But by virtue of a fortunate accident, I at last got the truth about
Mr. Merrick. This event arose from the action of a right-minded
butcher, who, having exhausted his stock of _The Pigeon-Fancier's
Gazette_, sent me my weekly supply of dog-bones wrapped about with
Leonard Merrick.

These dog-bones happened to reach my house at a moment when no other
kind of literary nutriment was to be had. Having nothing better to read
I read the dog-bone wrappers. Thus, by dog-bones, was I brought to
Merrick: the most jolly, amusing, and optimistic of all spiritual
friends.

The book to which these utterances are prefixed is to my mind one of
the few _really_ amusing books which have been published in
England during my lifetime.

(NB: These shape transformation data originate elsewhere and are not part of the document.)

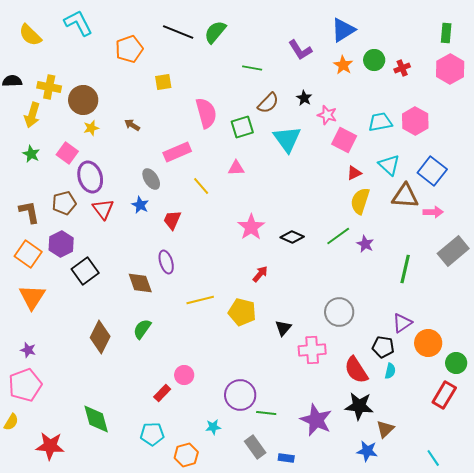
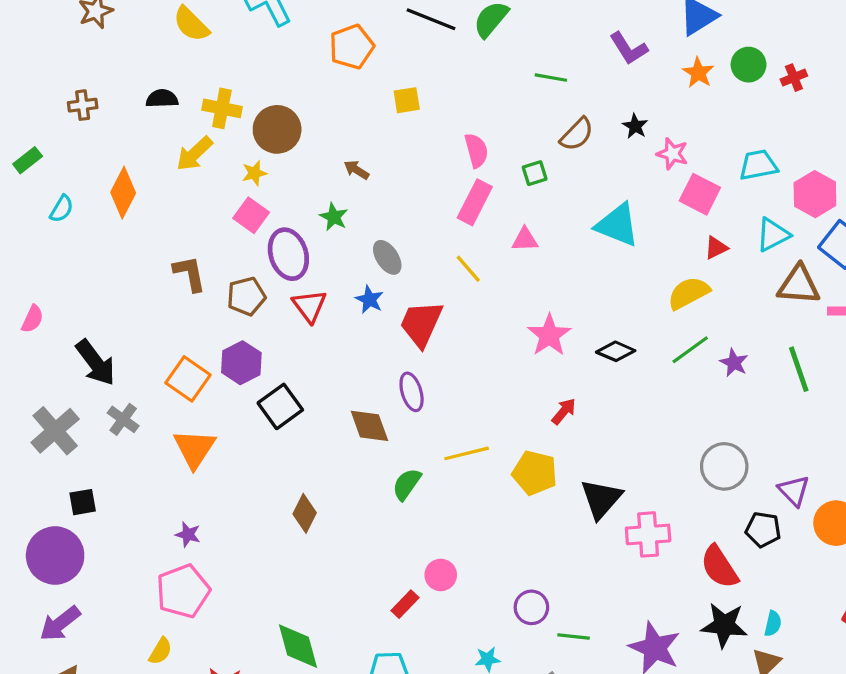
pink semicircle: (206, 113) -> (476, 150), size x0.7
yellow arrow: (32, 115) -> (194, 154), turned 30
pink hexagon: (415, 121) -> (815, 194), moved
green square: (242, 127) -> (535, 173), size x0.7
yellow star: (91, 128) -> (254, 173), moved
cyan triangle: (287, 139) -> (617, 225), moved, turned -32
pink rectangle: (177, 152) -> (475, 202), moved, turned -40
green star: (31, 154) -> (334, 217), moved
cyan triangle: (389, 165) -> (773, 235), turned 50
yellow semicircle: (360, 201) -> (689, 293), moved, turned 44
brown L-shape: (29, 212) -> (190, 274), moved
red trapezoid: (172, 220) -> (421, 324), size x1.5
green line: (405, 269) -> (799, 369), moved, turned -32
gray circle: (339, 312) -> (724, 466), moved
purple triangle: (402, 323) -> (794, 491), turned -40
black triangle: (283, 328) -> (601, 499), size x1.6
green semicircle: (142, 329) -> (407, 484), moved
brown diamond: (100, 337) -> (305, 513), size x0.7
cyan semicircle: (390, 371) -> (773, 624), moved
purple circle: (240, 395) -> (531, 607), size x0.7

But, then, I think that all of Mr.
Merrick's books are amusing: even his "earnest" books, such as _The
Actor-Manager, When Love Flies out o' the Window_, or _The
Position of Peggy Harper_.

It is, of course, true that such novels as these are unlikely to be
found congenial by those persons who derive entertainment from fiction
like my uncle's present. On the other hand, there are people in the
world with a capacity for being amused by psychological inquiry. To
such people I would say: "Don't miss Merrick." The extraordinary
cheerfulness of Mr. Merrick's philosophy is a fact which will impress
itself upon all folk who are able to take a really cheerful view of
life.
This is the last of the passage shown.